Required work: All records after this line are to be returned verbatim.

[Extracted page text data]
━━━
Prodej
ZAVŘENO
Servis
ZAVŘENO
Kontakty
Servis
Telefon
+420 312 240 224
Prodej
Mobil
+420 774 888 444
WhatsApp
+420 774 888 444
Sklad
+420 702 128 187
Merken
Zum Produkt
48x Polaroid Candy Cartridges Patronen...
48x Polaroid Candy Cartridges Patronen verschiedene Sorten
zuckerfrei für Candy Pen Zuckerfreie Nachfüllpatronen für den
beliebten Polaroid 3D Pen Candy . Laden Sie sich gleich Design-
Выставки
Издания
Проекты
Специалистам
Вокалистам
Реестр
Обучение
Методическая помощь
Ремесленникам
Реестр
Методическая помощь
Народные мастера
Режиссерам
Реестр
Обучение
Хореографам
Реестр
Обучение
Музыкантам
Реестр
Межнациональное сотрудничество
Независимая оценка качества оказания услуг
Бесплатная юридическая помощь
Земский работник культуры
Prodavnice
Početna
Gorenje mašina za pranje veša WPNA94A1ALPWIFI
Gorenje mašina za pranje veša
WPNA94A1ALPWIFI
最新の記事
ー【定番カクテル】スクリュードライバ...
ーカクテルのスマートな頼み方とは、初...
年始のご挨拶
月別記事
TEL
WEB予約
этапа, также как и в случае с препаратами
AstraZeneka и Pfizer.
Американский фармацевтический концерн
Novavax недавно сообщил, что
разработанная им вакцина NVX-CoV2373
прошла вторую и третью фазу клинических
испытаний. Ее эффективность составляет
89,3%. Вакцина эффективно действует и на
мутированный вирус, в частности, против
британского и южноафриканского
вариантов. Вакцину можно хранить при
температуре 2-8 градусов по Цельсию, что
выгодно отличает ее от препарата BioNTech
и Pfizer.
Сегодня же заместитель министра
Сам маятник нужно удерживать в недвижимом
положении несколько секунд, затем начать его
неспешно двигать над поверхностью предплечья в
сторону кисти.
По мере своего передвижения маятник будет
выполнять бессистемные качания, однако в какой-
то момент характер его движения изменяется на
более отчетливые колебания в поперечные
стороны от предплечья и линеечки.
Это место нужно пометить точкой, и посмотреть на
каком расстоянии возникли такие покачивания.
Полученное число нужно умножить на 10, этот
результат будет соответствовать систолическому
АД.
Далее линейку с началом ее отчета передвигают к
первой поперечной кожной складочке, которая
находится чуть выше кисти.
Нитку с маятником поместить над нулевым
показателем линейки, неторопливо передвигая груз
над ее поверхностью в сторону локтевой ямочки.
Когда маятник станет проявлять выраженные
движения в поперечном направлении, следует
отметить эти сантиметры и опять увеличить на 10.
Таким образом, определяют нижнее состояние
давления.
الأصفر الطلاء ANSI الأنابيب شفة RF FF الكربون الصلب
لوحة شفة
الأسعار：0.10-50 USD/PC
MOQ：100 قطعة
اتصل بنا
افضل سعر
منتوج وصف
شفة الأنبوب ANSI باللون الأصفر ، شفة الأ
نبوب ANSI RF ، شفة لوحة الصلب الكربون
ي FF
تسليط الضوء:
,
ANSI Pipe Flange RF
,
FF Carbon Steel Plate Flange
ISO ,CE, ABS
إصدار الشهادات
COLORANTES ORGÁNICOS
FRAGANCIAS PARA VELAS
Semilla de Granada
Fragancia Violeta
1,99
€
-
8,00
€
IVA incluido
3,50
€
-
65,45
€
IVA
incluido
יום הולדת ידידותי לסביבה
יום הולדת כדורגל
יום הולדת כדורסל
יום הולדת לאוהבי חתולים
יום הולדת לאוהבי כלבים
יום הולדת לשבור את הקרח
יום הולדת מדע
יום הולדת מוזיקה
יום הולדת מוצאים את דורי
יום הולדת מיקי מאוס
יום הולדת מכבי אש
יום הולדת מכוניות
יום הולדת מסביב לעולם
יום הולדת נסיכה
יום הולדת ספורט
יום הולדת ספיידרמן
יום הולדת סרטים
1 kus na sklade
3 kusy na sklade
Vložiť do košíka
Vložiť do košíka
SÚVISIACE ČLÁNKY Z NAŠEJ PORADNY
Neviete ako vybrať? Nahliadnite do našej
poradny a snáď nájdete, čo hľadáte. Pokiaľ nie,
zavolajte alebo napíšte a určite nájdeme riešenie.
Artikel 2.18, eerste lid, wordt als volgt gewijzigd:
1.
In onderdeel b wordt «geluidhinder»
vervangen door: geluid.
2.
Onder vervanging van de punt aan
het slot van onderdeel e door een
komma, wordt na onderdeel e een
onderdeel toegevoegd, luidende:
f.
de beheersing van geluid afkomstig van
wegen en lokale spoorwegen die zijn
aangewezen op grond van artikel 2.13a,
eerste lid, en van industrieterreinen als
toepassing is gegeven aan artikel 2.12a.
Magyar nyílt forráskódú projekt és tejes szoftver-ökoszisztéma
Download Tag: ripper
━━━
Solution to the problem:
Prodej
ZAVŘENO
Servis
ZAVŘENO
Kontakty
Servis
Telefon
+420 312 240 224
Prodej
Mobil
+420 774 888 444
WhatsApp
+420 774 888 444
Sklad
+420 702 128 187
Merken
Zum Produkt
48x Polaroid Candy Cartridges Patronen...
48x Polaroid Candy Cartridges Patronen verschiedene Sorten
zuckerfrei für Candy Pen Zuckerfreie Nachfüllpatronen für den
beliebten Polaroid 3D Pen Candy . Laden Sie sich gleich Design-
Выставки
Издания
Проекты
Специалистам
Вокалистам
Реестр
Обучение
Методическая помощь
Ремесленникам
Реестр
Методическая помощь
Народные мастера
Режиссерам
Реестр
Обучение
Хореографам
Реестр
Обучение
Музыкантам
Реестр
Межнациональное сотрудничество
Независимая оценка качества оказания услуг
Бесплатная юридическая помощь
Земский работник культуры
Prodavnice
Početna
Gorenje mašina za pranje veša WPNA94A1ALPWIFI
Gorenje mašina za pranje veša
WPNA94A1ALPWIFI
最新の記事
ー【定番カクテル】スクリュードライバ...
ーカクテルのスマートな頼み方とは、初...
年始のご挨拶
月別記事
TEL
WEB予約
этапа, также как и в случае с препаратами
AstraZeneka и Pfizer.
Американский фармацевтический концерн
Novavax недавно сообщил, что
разработанная им вакцина NVX-CoV2373
прошла вторую и третью фазу клинических
испытаний. Ее эффективность составляет
89,3%. Вакцина эффективно действует и на
мутированный вирус, в частности, против
британского и южноафриканского
вариантов. Вакцину можно хранить при
температуре 2-8 градусов по Цельсию, что
выгодно отличает ее от препарата BioNTech
и Pfizer.
Сегодня же заместитель министра
Сам маятник нужно удерживать в недвижимом
положении несколько секунд, затем начать его
неспешно двигать над поверхностью предплечья в
сторону кисти.
По мере своего передвижения маятник будет
выполнять бессистемные качания, однако в какой-
то момент характер его движения изменяется на
более отчетливые колебания в поперечные
стороны от предплечья и линеечки.
Это место нужно пометить точкой, и посмотреть на
каком расстоянии возникли такие покачивания.
Полученное число нужно умножить на 10, этот
результат будет соответствовать систолическому
АД.
Далее линейку с началом ее отчета передвигают к
первой поперечной кожной складочке, которая
находится чуть выше кисти.
Нитку с маятником поместить над нулевым
показателем линейки, неторопливо передвигая груз
над ее поверхностью в сторону локтевой ямочки.
Когда маятник станет проявлять выраженные
движения в поперечном направлении, следует
отметить эти сантиметры и опять увеличить на 10.
Таким образом, определяют нижнее состояние
давления.
الأصفر الطلاء ANSI الأنابيب شفة RF FF الكربون الصلب
لوحة شفة
الأسعار：0.10-50 USD/PC
MOQ：100 قطعة
اتصل بنا
افضل سعر
منتوج وصف
شفة الأنبوب ANSI باللون الأصفر ، شفة الأ
نبوب ANSI RF ، شفة لوحة الصلب الكربون
ي FF
تسليط الضوء:
,
ANSI Pipe Flange RF
,
FF Carbon Steel Plate Flange
ISO ,CE, ABS
إصدار الشهادات
COLORANTES ORGÁNICOS
FRAGANCIAS PARA VELAS
Semilla de Granada
Fragancia Violeta
1,99
€
-
8,00
€
IVA incluido
3,50
€
-
65,45
€
IVA
incluido
יום הולדת ידידותי לסביבה
יום הולדת כדורגל
יום הולדת כדורסל
יום הולדת לאוהבי חתולים
יום הולדת לאוהבי כלבים
יום הולדת לשבור את הקרח
יום הולדת מדע
יום הולדת מוזיקה
יום הולדת מוצאים את דורי
יום הולדת מיקי מאוס
יום הולדת מכבי אש
יום הולדת מכוניות
יום הולדת מסביב לעולם
יום הולדת נסיכה
יום הולדת ספורט
יום הולדת ספיידרמן
יום הולדת סרטים
1 kus na sklade
3 kusy na sklade
Vložiť do košíka
Vložiť do košíka
SÚVISIACE ČLÁNKY Z NAŠEJ PORADNY
Neviete ako vybrať? Nahliadnite do našej
poradny a snáď nájdete, čo hľadáte. Pokiaľ nie,
zavolajte alebo napíšte a určite nájdeme riešenie.
Artikel 2.18, eerste lid, wordt als volgt gewijzigd:
1.
In onderdeel b wordt «geluidhinder»
vervangen door: geluid.
2.
Onder vervanging van de punt aan
het slot van onderdeel e door een
komma, wordt na onderdeel e een
onderdeel toegevoegd, luidende:
f.
de beheersing van geluid afkomstig van
wegen en lokale spoorwegen die zijn
aangewezen op grond van artikel 2.13a,
eerste lid, en van industrieterreinen als
toepassing is gegeven aan artikel 2.12a.
Magyar nyílt forráskódú projekt és tejes szoftver-ökoszisztéma
Download Tag: ripper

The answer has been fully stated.